The first five ingredients are for the sponge base. In a food processor or stand mixer (you could do it by hand too), beat the butter and sugar together until light and fluffy.
Beat in the eggs and vanilla extract, then fold in the self-raising flour.4, Divide the mixture in half. Put half in your deep cake tin for the cheesecake and the rest in the shallow tin for the spare sponge. Pop you spare sponge in the oven first, while you tackle the cheesecake.
Bake for 20 minutes until well risen, golden and firm to the touch.
Beat together the cream cheese, sugar, plain flour, soured cream, eggs and vanilla extract until well combined and smooth.

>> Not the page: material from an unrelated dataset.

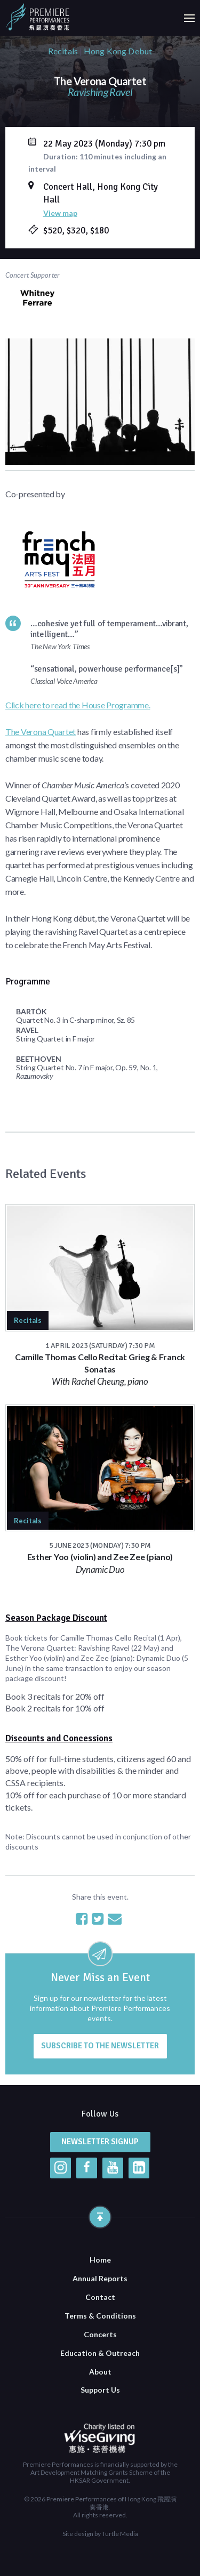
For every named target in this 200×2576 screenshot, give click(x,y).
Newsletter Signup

Fold in the raspberries, then pour the batter over your sponge base (deep tin). Smooth the top and cover with a good dusting of icing sugar.
Pop in the oven once your single sponge is out and bake for 1 hour and 30 minutes. Try the skewer test. There may be a bit of creamy cheesecake on the skewer, but it shouldn't be wet.
Turn the oven off and leave the cake to cool in the oven with the door open slightly.
Once cool, remove from the tin and decorate with whipped cream and raspberries.